Iyi Günler arkadaşlar

"Kontrolden çıkmak" anlamayı biliyorum ama nedeni kontrol*dan *yerinekontrol*den *diyiyoruz merak ediyorum
Anlatabilir misiniz?


----------



## shafaq

Zuccherro said:


> Iyi Günler arkadaşlar
> 
> "Kontrolden çıkmak" anlamayı biliyorum ama nedeni kontrol*dan *yerinekontrol*den *diyiyoruz merak ediyorum
> Anlatabilir misiniz?


Merak etmeye gerek yok. Doğrusu "kontroldan"dır. "Kontrolden" hatalı kullanımdır. In daily conversations we pronounce last syllbble of kont"rol" in a bit softened manner and then apply on it the "ses uyumu" rule.
That is the reason.


----------



## Zuccherro

Yes I am familiar with the softening manner in daily speech.
But it is because I found it written twice with -den in this BBC article: http://www.bbc.co.uk/turkce/haberler/2013/10/131008_brezilya_catismalar.shtml
Plus, the Sesli sözlük recognized "Kontrolden" as correct but not "kontroldan" ( http://www.seslisozluk.net/?word=kontrolden+çıkmak&from=kontroldan+çıkmak&lang=tr-en )


----------



## Rallino

Fransızca ve Arapçadan geçmiş, son harfi _L_ olan sözcükler genelde _ıslak bir L_ sesinden kaynaklı olarak _ince ek _alırlar. 
TDK'ya bakarsak eğer: _kontrol, *lü*_ şeklinde belirtiyor. Doğrusu bu şekilde yani.

Bunun gibi başka kelimeler de var: _hol, sol (nota), mol (kimya), __intikal, istiklal, istikbal, hâl, Alp, Harp, vals… _
Arapçadan geçmiş _-at _şeklinde biten kelimelerde de benzeri bir durum var: _saat, dikkat, vaat…

_
Bunları kural olarak saysak bile, bazen _yalancı Fransızcalaştırma _diyebileceğimiz durumlar da karşımıza çıkıyor. Bir tanesi _full_ sözcüğü. Bu, İngilizce bir kelime ve _koyu L _sesiyle okunuyor İngilizcede. Ama Türkçede, sanki Fransızcaymış gibi _"sulh" _sözcüğüne benzer bir şekilde okunuyor: _full*e*mek_ diyoruz, mesela. 
Bunun gibi bir başka sözcük de, Ankara'daki bir alışveriş merkezi olan _Ankamall_. _Mall_ İngilizce bir kelime olmasına rağmen; "_Ankamall'*e* gidiyoruz."_; _"Ankamall'd*e*yiz_." şeklinde söyleniyor.

----

_Translation on request:
_
Words that come from French and Arabic, whose final letter is L, are pronounced with a _soft L_ and receive _soft suffixes (-e, -i, -ö, -ü)._
If you check the TDK dictionary, it indicates the suffix: _kontrol, *lü*_. So this is the correct form.

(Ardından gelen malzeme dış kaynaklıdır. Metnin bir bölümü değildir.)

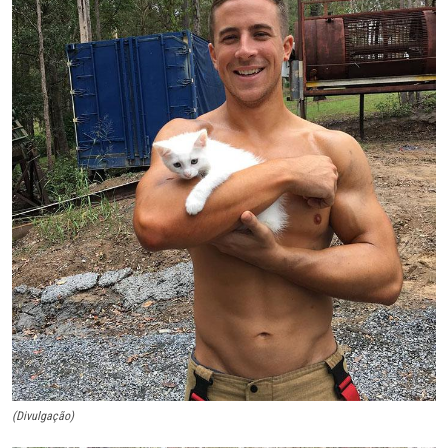
(Divulgação)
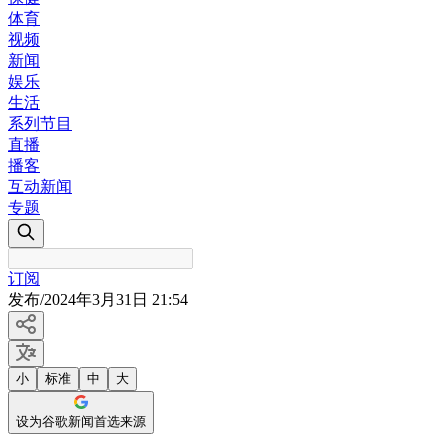
体育
视频
新闻
娱乐
生活
系列节目
直播
播客
互动新闻
专题
订阅
发布
/
2024年3月31日 21:54
小
标准
中
大
设为谷歌新闻首选来源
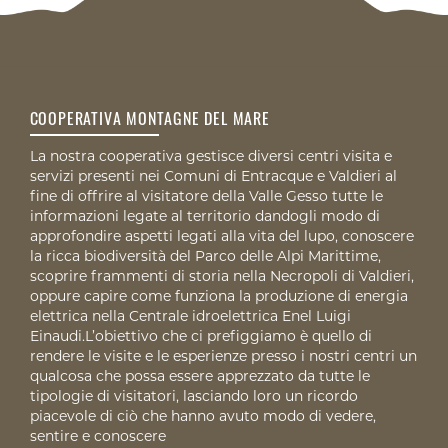
COOPERATIVA MONTAGNE DEL MARE
La nostra cooperativa gestisce diversi centri visita e
servizi presenti nei Comuni di Entracque e Valdieri al
fine di offrire al visitatore della Valle Gesso tutte le
informazioni legate al territorio dandogli modo di
approfondire aspetti legati alla vita del lupo, conoscere
la ricca biodiversità del Parco delle Alpi Marittime,
scoprire frammenti di storia nella Necropoli di Valdieri,
oppure capire come funziona la produzione di energia
elettrica nella Centrale idroelettrica Enel Luigi
Einaudi.L’obiettivo che ci prefiggiamo è quello di
rendere le visite e le esperienze presso i nostri centri un
qualcosa che possa essere apprezzato da tutte le
tipologie di visitatori, lasciando loro un ricordo
piacevole di ciò che hanno avuto modo di vedere,
sentire e conoscere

There are other that behave the same way: _hol, sol (musical note), mol (chemistry), __intikal, istiklal, istikbal, hâl, Alp, Harp, vals… _
Words that come from Arabic that end in _-at_ have a similar feature: _saat, dikkat, vaat…

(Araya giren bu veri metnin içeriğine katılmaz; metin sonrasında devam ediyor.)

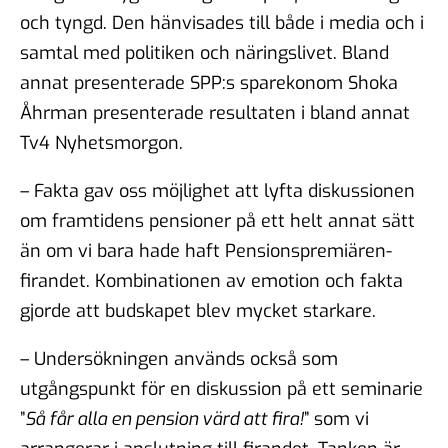
och tyngd. Den hänvisades till både i media och i
samtal med politiken och näringslivet. Bland
annat presenterade SPP:s sparekonom Shoka
Åhrman presenterade resultaten i bland annat
Tv4 Nyhetsmorgon.
– Fakta gav oss möjlighet att lyfta diskussionen
om framtidens pensioner på ett helt annat sätt
än om vi bara hade haft Pensionspremiären-
firandet. Kombinationen av emotion och fakta
gjorde att budskapet blev mycket starkare.
– Undersökningen används också som
utgångspunkt för en diskussion på ett seminarie
”
Så får alla en pension värd att fira!
” som vi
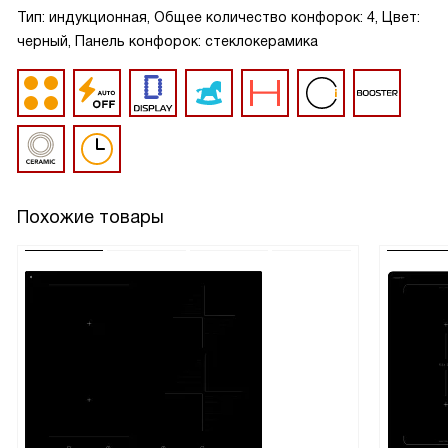
Тип: индукционная, Общее количество конфорок: 4, Цвет:
черный, Панель конфорок: стеклокерамика
Похожие товары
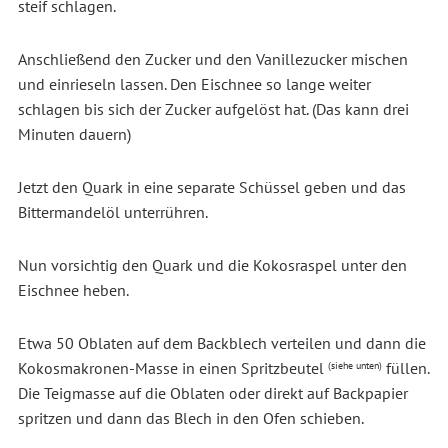
steif schlagen.
Anschließend den Zucker und den Vanillezucker mischen
und einrieseln lassen. Den Eischnee so lange weiter
schlagen bis sich der Zucker aufgelöst hat. (Das kann drei
Minuten dauern)
Jetzt den Quark in eine separate Schüssel geben und das
Bittermandelöl unterrühren.
Nun vorsichtig den Quark und die Kokosraspel unter den
Eischnee heben.
Etwa 50 Oblaten auf dem Backblech verteilen und dann die
Kokosmakronen-Masse in einen Spritzbeutel
füllen.
(siehe unten)
Die Teigmasse auf die Oblaten oder direkt auf Backpapier
spritzen und dann das Blech in den Ofen schieben.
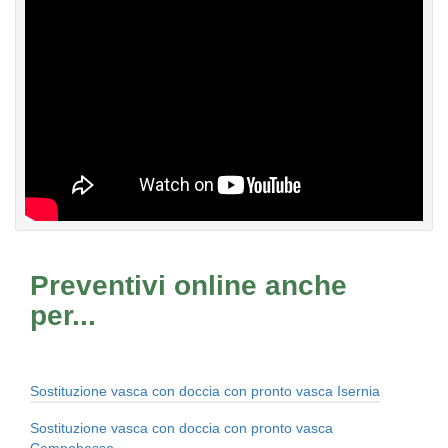
Preventivi online anche
per...
Sostituzione vasca con doccia con pronto vasca Isernia
Sostituzione vasca con doccia con pronto vasca
Campobasso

_However, aside from these rules, there are cases which we can call a _fake Gallicism. _One example would be the word _full_. This is an English word and is pronounced with a _dark L_ in English. However, in Turkish, we pronounce it as if the word came from French, in a way that rhymes with _sulh_. For instance we say _full*e*mek.
_Another such word is in the name of a shopping mall in Ankara: _Ankamall. Mall _is an English word, but we say things like: "_Ankamall'*e* gidiyoruz."_; _"Ankamall'd*e*yiz_." etc.


----------



## Zuccherro

Rallino said:


> Fransızca ve Arapçadan geçmiş, son harfi _L_ olan sözcükler genelde _ıslak bir L_ sesinden kaynaklı olarak _ince ek _alırlar.
> TDK'ya bakarsak eğer: _kontrol, *lü*_ şeklinde belirtiyor. Doğrusu bu şekilde yani.
> 
> Bunun gibi başka kelimeler de var: _hol, sol (nota), mol (kimya), __intikal, istiklal, istikbal, hâl, Alp, Harp, vals… _
> Arapçadan geçmiş _-at _şeklinde biten kelimelerde de benzeri bir durum var: _saat, dikkat, vaat…
> 
> _
> Bunları kural olarak saysak bile, bazen _yalancı Fransızcalaştırma _diyebileceğimiz durumlar da karşımıza çıkıyor. Bir tanesi _full_ sözcüğü. Bu, İngilizce bir kelime ve _koyu L _sesiyle okunuyor İngilizcede. Ama Türkçede, sanki Fransızcaymış gibi _"sulh" _sözcüğüne benzer bir şekilde okunuyor: _full*e*mek_ diyoruz, mesela.
> Bunun gibi bir başka sözcük de, Ankara'daki bir alışveriş merkezi olan _Ankamall_. _Mall_ İngilizce bir kelime olmasına rağmen; "_Ankamall'*e* gidiyoruz."_; _"Ankamall'd*e*yiz_." şeklinde söyleniyor.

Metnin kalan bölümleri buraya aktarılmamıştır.